There is a significant deficit in the literature investigating the possible association between early traumatic brain injury (TBI) and increased susceptibility to develop Late-Onset Alzheimer's Disease (LOAD) later in life. Some studies have shown that patients with LOAD had a significantly greater incidence of history of head trauma while others report were unable to confirm this association. It is highly likely that TBI influences the aging process, producing adverse clinical consequences such as permanent neurological deficits among others.

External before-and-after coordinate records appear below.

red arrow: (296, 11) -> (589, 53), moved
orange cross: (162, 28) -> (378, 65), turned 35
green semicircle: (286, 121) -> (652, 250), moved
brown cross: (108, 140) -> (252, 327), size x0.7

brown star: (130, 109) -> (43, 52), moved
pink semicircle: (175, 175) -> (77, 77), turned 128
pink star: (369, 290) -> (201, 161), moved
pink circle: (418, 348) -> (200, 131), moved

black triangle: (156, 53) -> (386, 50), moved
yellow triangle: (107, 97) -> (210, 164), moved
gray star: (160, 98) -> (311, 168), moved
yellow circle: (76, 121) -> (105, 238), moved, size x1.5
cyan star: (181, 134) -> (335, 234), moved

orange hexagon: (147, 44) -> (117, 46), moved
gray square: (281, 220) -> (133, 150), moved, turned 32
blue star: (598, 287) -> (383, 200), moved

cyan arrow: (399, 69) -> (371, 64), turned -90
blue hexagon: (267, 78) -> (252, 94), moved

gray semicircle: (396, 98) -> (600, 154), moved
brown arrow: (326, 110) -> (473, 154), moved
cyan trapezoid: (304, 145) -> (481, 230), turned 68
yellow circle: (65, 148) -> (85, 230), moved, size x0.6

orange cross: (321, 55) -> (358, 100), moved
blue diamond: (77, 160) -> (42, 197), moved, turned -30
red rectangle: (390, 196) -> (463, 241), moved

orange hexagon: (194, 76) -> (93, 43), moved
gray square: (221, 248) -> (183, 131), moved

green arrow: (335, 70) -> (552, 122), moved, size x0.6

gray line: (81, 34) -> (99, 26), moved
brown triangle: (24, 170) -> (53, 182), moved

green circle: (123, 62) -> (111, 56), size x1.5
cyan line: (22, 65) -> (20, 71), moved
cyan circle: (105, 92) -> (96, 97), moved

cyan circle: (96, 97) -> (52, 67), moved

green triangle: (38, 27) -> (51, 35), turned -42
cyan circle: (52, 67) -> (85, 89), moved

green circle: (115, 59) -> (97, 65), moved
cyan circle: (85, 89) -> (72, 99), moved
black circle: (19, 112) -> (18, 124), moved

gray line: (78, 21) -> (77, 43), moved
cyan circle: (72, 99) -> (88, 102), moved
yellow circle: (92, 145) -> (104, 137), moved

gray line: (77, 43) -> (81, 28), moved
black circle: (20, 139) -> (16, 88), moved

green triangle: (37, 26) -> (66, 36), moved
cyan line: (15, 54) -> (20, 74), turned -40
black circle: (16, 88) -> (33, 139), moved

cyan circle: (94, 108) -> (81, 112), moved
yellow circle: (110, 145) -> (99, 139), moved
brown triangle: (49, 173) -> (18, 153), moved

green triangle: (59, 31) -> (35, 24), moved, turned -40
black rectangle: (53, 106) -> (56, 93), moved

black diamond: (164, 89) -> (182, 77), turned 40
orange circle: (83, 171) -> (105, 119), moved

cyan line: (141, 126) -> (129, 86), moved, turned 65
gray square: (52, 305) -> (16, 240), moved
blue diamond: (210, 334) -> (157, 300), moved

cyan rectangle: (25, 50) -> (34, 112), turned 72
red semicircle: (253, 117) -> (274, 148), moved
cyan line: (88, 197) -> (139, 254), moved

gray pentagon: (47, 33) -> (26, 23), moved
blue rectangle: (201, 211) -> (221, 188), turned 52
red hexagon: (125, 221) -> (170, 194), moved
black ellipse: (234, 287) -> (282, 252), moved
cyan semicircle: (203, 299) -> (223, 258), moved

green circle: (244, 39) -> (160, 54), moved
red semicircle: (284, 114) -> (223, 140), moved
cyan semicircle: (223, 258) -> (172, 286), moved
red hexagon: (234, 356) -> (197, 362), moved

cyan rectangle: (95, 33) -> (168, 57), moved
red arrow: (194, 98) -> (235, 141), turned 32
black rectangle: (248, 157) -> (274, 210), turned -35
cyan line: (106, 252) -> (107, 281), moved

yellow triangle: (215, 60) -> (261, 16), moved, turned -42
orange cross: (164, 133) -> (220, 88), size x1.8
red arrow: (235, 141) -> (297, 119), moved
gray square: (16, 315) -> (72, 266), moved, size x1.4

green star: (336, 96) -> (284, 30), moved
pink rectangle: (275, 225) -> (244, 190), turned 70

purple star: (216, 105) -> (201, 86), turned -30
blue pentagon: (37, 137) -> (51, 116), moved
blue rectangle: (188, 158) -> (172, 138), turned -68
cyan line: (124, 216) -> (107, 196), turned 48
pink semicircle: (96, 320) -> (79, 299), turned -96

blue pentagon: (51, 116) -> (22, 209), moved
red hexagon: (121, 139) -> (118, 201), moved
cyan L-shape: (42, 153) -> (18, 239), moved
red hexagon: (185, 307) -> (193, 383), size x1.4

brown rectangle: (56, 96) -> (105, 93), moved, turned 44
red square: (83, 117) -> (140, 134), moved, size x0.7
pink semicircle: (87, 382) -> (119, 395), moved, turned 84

Genetic variation has been investigated as a potential modulator of the development of LOAD after TBI. We hypothesize that the effect of some genetic variants that exacerbate or protect against the risk of LOAD are amplified in the presence of TBI. One potential gene that might be influenced by early TBI in life is the APOE locus, which is the biggest genetic risk factor for LOAD. Several studies have examined the possible role of APOE locus in the association between TBI and LOAD. Epidemiological studies have shown that individuals with TBI that also carry APOE epsilon4 allele were 10 times more likely to develop subsequent LOAD compared to the non-carriers of APOE epsilon4. However, there is no conclusive evidence linking APOE with the development of LOAD following TBI. The possibility that TBI may increase the risk of developing LOAD in later life has significant social and medical implications.

In this proposal, we will explore the interaction of genetic risk factors with TBI in predicting the risk of LOAD. We hypothesize that TBI interferes with aging process by accelerating individual's memory decline and possibly accelerating LOAD like neurodegeneration. First, using a longitudinal cohort of 4,878 samples, we will characterize the memory trajectories in samples from the four groups: with LOAD and TBI, with only LOAD or TBI, without LOAD and TBI. We believe that the samples that have LOAD and were exposed to TBI will show rapidly declining memory measures while healthy controls without LOAD or TBI will have flat plateau-like memory performance in the same period of time. This analysis will determine a subset of rapid decliners and non-decliners (of memory performance) in the dataset. We will then test genome-wide the interaction of all genes with TBI in predicting risk of LOAD. We will use genome-wide single nucleotide polymorphism data, which catalogues common variation across the genome. Genes that show nominal interaction with TBI in predicting risk of LOAD will be further tested in the subsample of rapid decliners and non-decliners. The effect of these genes should be amplified in this subsample. We will also use other publicly available datasets to validate our findings. For genes that are also significant in publicly available datasets, we will repeat the analyses using whole-exome sequencing data, which catalogue coding variation in the genome. The variants are usually highly penetrant coding changes that might induce changes in the resulting proteins. Coding variants identified to interact with TBI in predicting LOAD risk can aid in identifying therapeutic targets and diagnostic tests to predict risk of Alzheimer's disease following TBI.